Friday, March 18, 2011

Forbidden Fruit

When we lived in Brussels, it was typical for my family to have wine with dinner every night.  I remember vintages like St. Emilion and Medoc that we would pick up at the local Delhaize grocery store.  I was only 10 years old, but I was often given a watered-down glass of my own.  Fast forward to Manila, where I acted as bartender at my parents’ parties.  I had my own little linen-covered table in the corner, and I knew the finer points of mixing a gin & tonic, (with a twist), how to pour beer with minimal head, and how to make a very dry martini, with olives and cocktail onions.  I used to fix g & t’s for myself, and that subtle taste of juniper berries with a hint of lime is what takes me back to our house on Cambridge Circle.  It also takes me to LaTosca, the restaurant that my boyfriend’s uncle owned.  (They had really good shepherd’s pie and a Pong table).  It takes me back to the smoky atmosphere of Where Else? the red carpeted disco at the Intercontinental Hotel (“the Intercon”).  When we all went out for dinner at Italian Village (“IV”) we usually had San Miguel beer or wine.  I learned something about tequila in those days: it doesn’t affect you until you try to stand up.  And the sweeter the drink, the worse the hangover.  

It wasn’t illegal.  There wasn’t a drinking age in Manila.  Most European countries at that time didn’t either. If this shocks you, remember that on the other hand, the driving age in most countries was 18.  Teenagers could drink, but they couldn’t drive.  Public transportation was readily accessible.  In Manila, cabs were everywhere, and cheap.  Sure we may have been a “little” tipsy on the way home, but at least we weren’t behind the wheel of a car.  Sure, I remember getting a lecture or two from my mom, usually about being home past my curfew.  But there definitely was a general laissez-faire about drinking when I was at home.
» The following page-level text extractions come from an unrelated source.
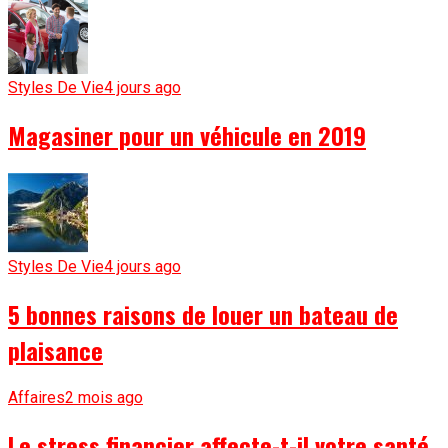
Styles De Vie
4 jours ago
Magasiner pour un véhicule en 2019
Styles De Vie
4 jours ago
5 bonnes raisons de louer un bateau de
plaisance
Affaires
2 mois ago
Le stress financier affecte-t-il votre santé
I don’t know if there are any statistics about teenage drinking in other countries.  But I have a theory that if we make alcohol less of a forbidden fruit to teenagers, it will not have the attraction and potential for abuse that it does.  Living in the buckle of the Bible belt as I do, I see first hand this region’s attitudes towards alcohol, for both teenagers and adults.  It is anathema … from the devil himself.  For a long time when I sat in a restaurant drinking a glass of wine, I felt a little paranoid that I would run into someone from our Baptist church (to which I no longer belong, but THAT is a whole nother story).  One of the more extreme examples of this attitude was when a friend of my son’s had a sip of champagne at his sister’s wedding, bragged about it at school, and was suspended for a week.  An even sadder irony is that we can send 18-year-olds off to war, armed with horrific looking weapons, to face death or serious injury, but they are not allowed to legally have a last drink before shipping out.

Now I’m not saying that we should supply our teens with little airplane-sized bottles of vodka in their lunchboxes.  On the contrary I believe that we should teach them to “drink responsibly”.  Isn’t that what all the beer commercials say these days? How exactly are we teaching them to drink responsibly?  We can’t just give lip service to it.  One of my father’s wisest sayings was “Everything in moderation.  Including moderation.” 

Nor can I deny that my experience is just that: my experience.  I don’t know how many of my classmates and fellow TCK’s didn’t fare as well as I did when it came to alcohol.  I can only speak for myself, and I may be dead wrong.  My own father suffered immensely from alcohol abuse; perhaps that was the reason I never went down that path.  Or perhaps it’s because I hate the way I feel with a hangover.